» **Exercise**
A word-for-word retyping of the listing below is required, with the pictures dropped.

═══ Dataset content

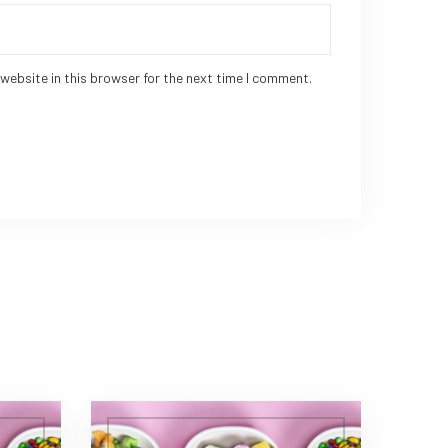
website in this browser for the next time I comment.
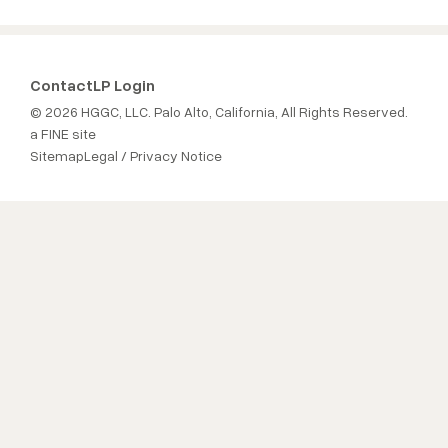
Contact
LP Login
© 2026 HGGC, LLC. Palo Alto, California, All Rights Reserved.
a FINE site
Sitemap
Legal / Privacy Notice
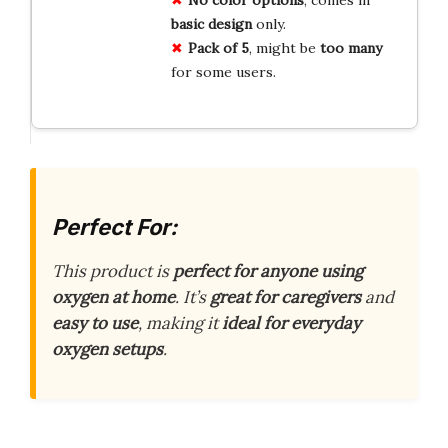
No color options
, comes in
basic design
only.
Pack of 5
, might be
too many
for some users.
Perfect For:
This product is
perfect for anyone using
oxygen at home
. It’s
great for caregivers
and
easy to use
, making it
ideal for everyday
oxygen setups
.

══════

» **Answer section**
website in this browser for the next time I comment.
Contact
LP Login
© 2026 HGGC, LLC. Palo Alto, California, All Rights Reserved.
a FINE site
Sitemap
Legal / Privacy Notice
No color options
, comes in
basic design
only.
Pack of 5
, might be
too many
for some users.
Perfect For:
This product is
perfect for anyone using
oxygen at home
. It’s
great for caregivers
and
easy to use
, making it
ideal for everyday
oxygen setups
.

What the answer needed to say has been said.